Journées Techniques routes 2018

Les spécialistes du Cerema en matière d’infrastructures ont réalisé et contribué à plusieurs interventions lors des journées techniques routes, qui se sont tenues les 7 et 8 février 2018. Ces journées sont l’occasion de présenter les derniers travaux et projets de recherche dans le domaine des infrastructures.

Evolution de la norme dimensionnement des chaussées 

Heïdi Kauffmann a présenté la révision de la norme NF P98-086 : Après plusieurs années de travail, la première révision de la norme NF P98-086 sur le dimensionnement des structures de chaussées neuves arrive à son terme. L’enquête publique se déroulera en février-mars 2018 pour une publication prévue à l’été 2018.
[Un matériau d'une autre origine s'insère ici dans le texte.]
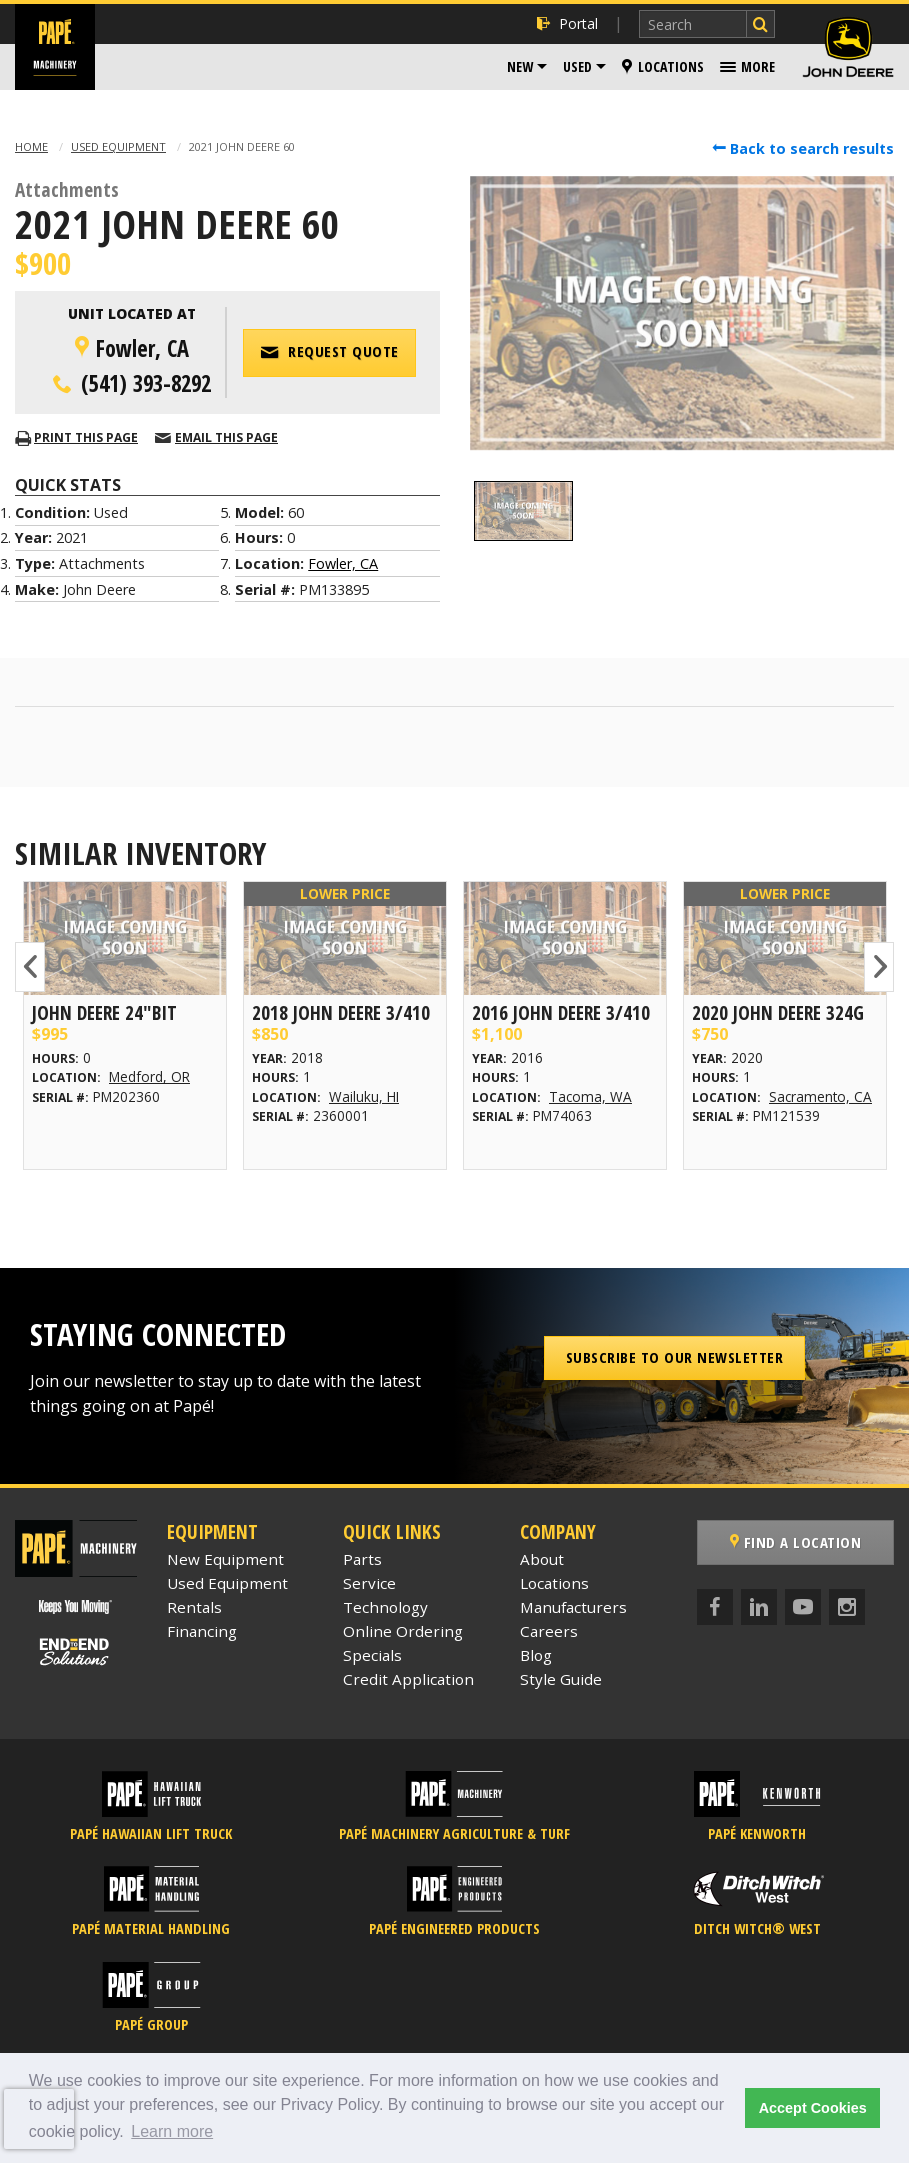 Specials (372, 1655)
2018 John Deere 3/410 (341, 1012)
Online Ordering (403, 1631)
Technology (385, 1607)
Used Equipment (118, 146)
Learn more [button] (172, 2131)
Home (31, 146)
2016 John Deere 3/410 (561, 1012)
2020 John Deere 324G (778, 1012)
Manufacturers (573, 1607)
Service (369, 1583)
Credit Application (408, 1679)
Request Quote (329, 351)
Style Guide (561, 1679)
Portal (567, 23)
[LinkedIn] (759, 1607)
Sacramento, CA (820, 1096)
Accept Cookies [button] (813, 2108)
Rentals (194, 1607)
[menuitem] (527, 67)
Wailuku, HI (364, 1096)
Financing (202, 1631)
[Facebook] (715, 1607)
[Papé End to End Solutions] (75, 1652)
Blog (536, 1655)
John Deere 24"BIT (104, 1012)
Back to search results (803, 148)
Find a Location (796, 1542)
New (520, 66)
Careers (549, 1631)
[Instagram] (847, 1607)
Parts (362, 1559)
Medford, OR (149, 1076)
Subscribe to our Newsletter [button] (675, 1357)
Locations (663, 66)
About (542, 1559)
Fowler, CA (343, 563)
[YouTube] (803, 1607)
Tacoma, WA (590, 1096)
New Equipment (225, 1559)
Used (577, 66) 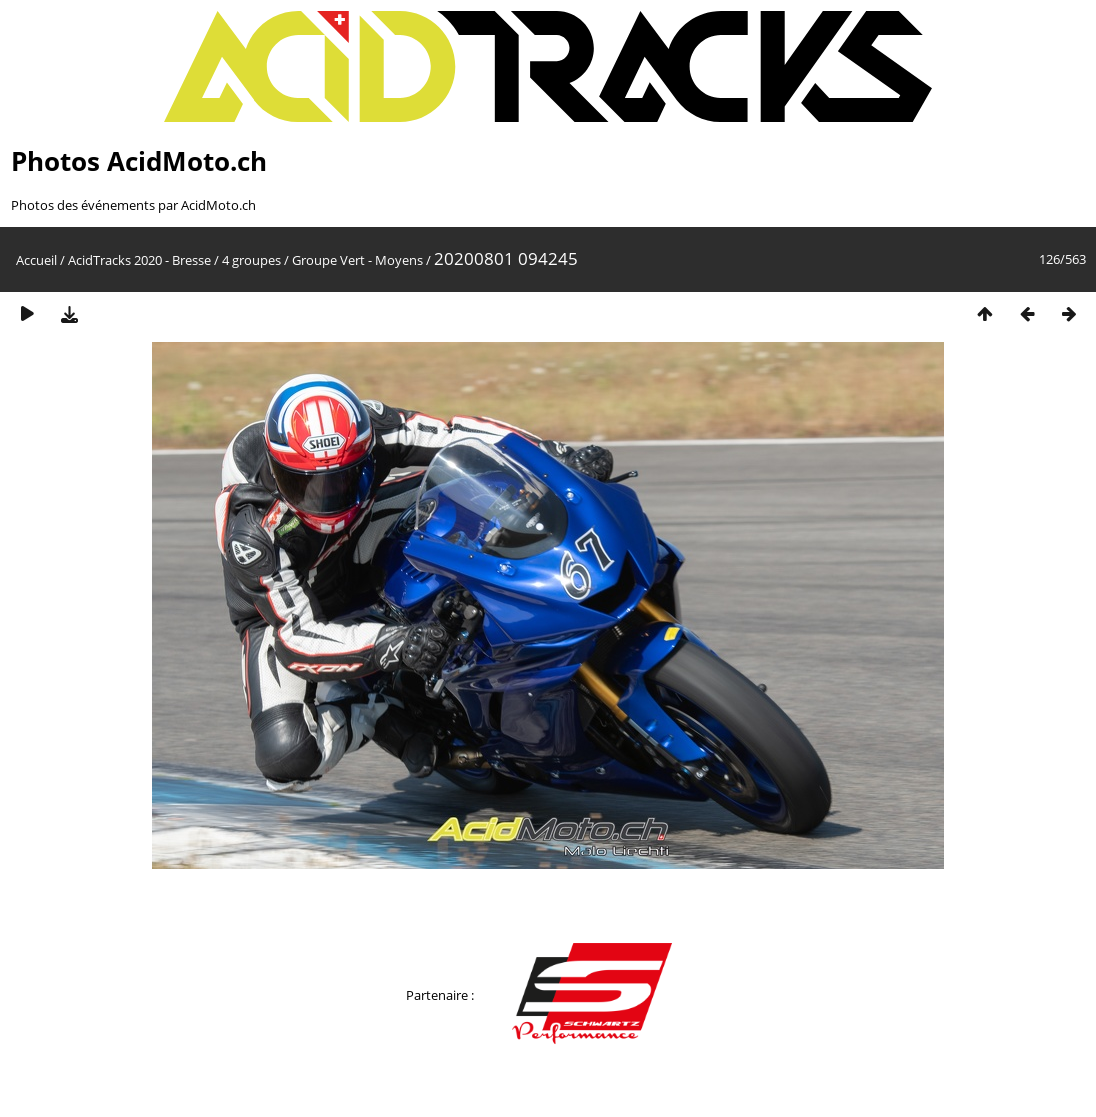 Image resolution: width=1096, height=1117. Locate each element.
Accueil (36, 260)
Parmi les principales évolutions on notera :

  • L’intégration des sols traités en couche de base pour les trafics inférieurs à T3, et jusqu’à T1 en couche de fondation ;
  • Des premiers pas dans l’évolution de la vérification du dimensionnement au gel-dégel par la redéfinition du caractère non gélif d’un matériau en ajoutant la résistance à la gélifraction à l’insensibilité à l’eau, ainsi que la définition de critères et de valeur de pentes permettant de classer un matériau peu gélif même en l’absence d’essai de cryosuccion ;
  • La prise en compte des évolutions dans le domaine des chaussées béton avec une clarification du classement des structures, l’introduction d’un dimensionnement rationnel pour les chaussées en béton de ciment sur couche de forme ou couche drainante jusqu’à lors traitées de manière empirique et l’ouverture à de nouvelles classes de béton ;
  • En ce qui concerne l’obtention des paramètres mécaniques pour les matériaux bitumineux, la suppression des notions d’approches empiriques et fondamentales pour être en cohérence avec les normes matériaux et l’acceptation d’une plus large gamme d’essais pour la détermination du module, même si l’essai en flexion deux points (annexe A de la norme NF EN 12 697-26) reste la référence ;
  • Enfin, dans la rédaction, un renforcement du rôle du maître d’ouvrage et une clarification des notions (trafic, agressivité, risque…) afin de lui permettre de fixer au mieux les paramètres d’entrée de la démarche de dimensionnement en fonction de sa stratégie d’investissement et d’entretien.

Dès la parution de cette nouvelle version, la commission poursuivra son travail par une révision en profondeur de la méthode de vérification au gel-dégel, une réflexion sur les coefficients de calage et s’interrogera sur la prise en compte de l’adaptation au changement climatique. La diffusion à l’international sera aussi envisagée.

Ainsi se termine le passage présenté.